My Point of View: What types of leaders are our state’s representatives?
My Point of View by Jennifer Vogt-Erickson
Governor Walz is a true leader who circles the herd in response to danger.
Rep. Peggy Bennett said she “lost faith” in Gov. Walz’s COVID-19 plan in mid-April, when Minnesota’s deaths were less than 100. Since then we haven’t seen a tailing off of cases or deaths. Over 600 additional people have died. As of Sunday, more than twice as many patients (221) are in ICU with COVID-19 as in mid-April. In all, over 1,800 health care workers have tested positive.
Furthermore, Rep. Bennett characterizes COVID-19 as primarily a problem in nursing homes. This is where most deaths in the state have occurred (587 of 722 deaths, as of the beginning of this week), but that’s because the virus is particularly deadly once it breeches care facilities’ defenses.
The spread is first happening outside of nursing homes and assisted living. To protect these care residences, we must thwart the virus on the outside. This takes a determined, society-wide effort.
Using blunt tools like closing non-essential businesses has helped reduce illness and mortality, but the threat of a spike that overwhelms our medical resources hasn’t passed yet, and COVID-19 is now spreading faster into older, sicker rural areas from cities. Freeborn County’s cases have nearly doubled in the last four weeks, from 33 to 61. Safely re-opening should be methodical and based on advice from epidemiological experts, not left up to individuals.
Instead of being a leader like Gov. Walz who motivates people to keep the herd circled around our most vulnerable as we face prolonged attack from an invisible enemy, Bennett is following the herd of people who are impatient to return to normalcy.
When Bennett says, “I believe we should always err on the side of freedom and empowering people to do what is right,” that also means empowering people to do what is convenient for them rather than safe for others. (Yet she sensibly voted against allowing people the freedom to hold cell phones while driving. Why? Because — like carelessly spreading COVID-19 — it led to too many deaths.)
The bottom line is, we aren’t returning to normalcy until we have an effective vaccine and/or treatment. Many businesses and organizations will have to adapt their models to survive because their regular traffic will be diminished.
Walz’s team has worked diligently to reduce the impacts of the virus so we can get back to work safely. They are carefully “turning the dials,” knowing that if the virus flares in places, it’s going to take more lives and further damage local economies.

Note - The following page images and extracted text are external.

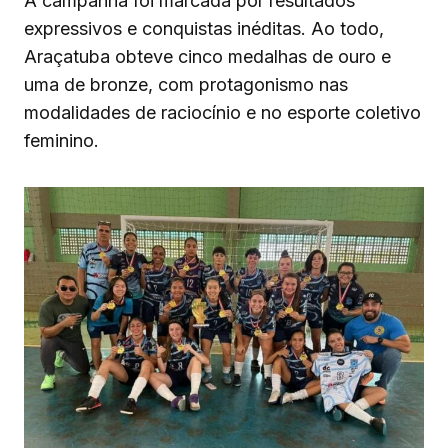
A campanha foi marcada por resultados
expressivos e conquistas inéditas. Ao todo,
Araçatuba obteve cinco medalhas de ouro e
uma de bronze, com protagonismo nas
modalidades de raciocínio e no esporte coletivo
feminino.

Here’s a simple thing Rep. Bennett can do instead of stoking resentment against science-based orders that everybody wishes were unnecessary: implore people to take precautions. For individuals this especially means avoiding large groups, washing hands and wearing masks when interacting with the public. These are common sense practices we can do to help slow the virus and force the infection rate below 1. (A rate of 1 means each infected person infects one other person.)
I do most of my grocery shopping at Hy-Vee, and I greatly appreciate that all its workers wear masks. That helps protect me as a customer. The workers aren’t protected, though, unless I wear a mask, too. I’ve never witnessed more than half of shoppers wearing masks, usually older shoppers rather than younger ones.

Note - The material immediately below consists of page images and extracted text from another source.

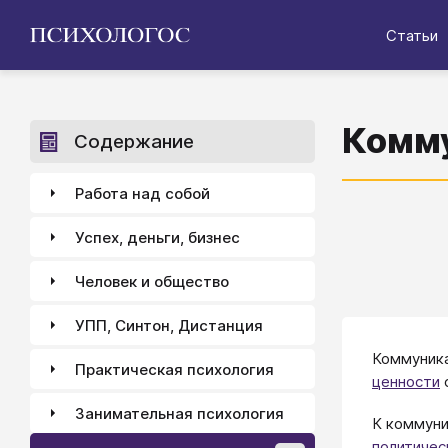
Статьи
Комм
Содержание
Работа над собой
Успех, деньги, бизнес
Человек и общество
УПП, Синтон, Дистанция
Коммуника
Практическая психология
ценности
Занимательная психология
К коммуни
политиче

How sad it is when older people are protecting younger people by wearing masks, but younger people — who have less risk of becoming gravely ill and are more likely to be asymptomatic carriers — aren’t showing the same consideration in return. That’s a breakdown.
Freeborn County is 22% age 65 and older. Senior citizens are a vital part of our community, and we must protect each other.
I believe Rep. Bennett knows this in her heart, and I wish she would spell it out. We need her leadership on this. We all need to be considerate toward vulnerable people and fight the virus together as a community. She talks about exercising common sense; unfortunately, even small sacrifices to protect susceptible people have become uncommon sense.
It takes uncommon sense to fight the virus. Besides intense economic pressure, leaders are up against a deluge of misinformation and junk science like the mishmash presented in “Plandemic.” It’s even tougher when leaders like Rep. Jim Hagedorn actively promote false narratives on their Facebook pages, like when he posted the video of two for-profit urgent care center doctors pooh-poohing the seriousness of COVID-19. (Youtube removed both Plandemic and the doctors’ video from its platform. Good riddance to bad rubbish.)
From the state we need more intermediate help for individuals who lost jobs and small businesses who lost customers, and we need quick deployment of testing and tracing resources.
Circling the herd with science and public-spiritedness will get us through in better shape than following the “Liberate Minnesota” herd.
Jennifer Vogt-Erickson is a member of the Freeborn County DFL Party.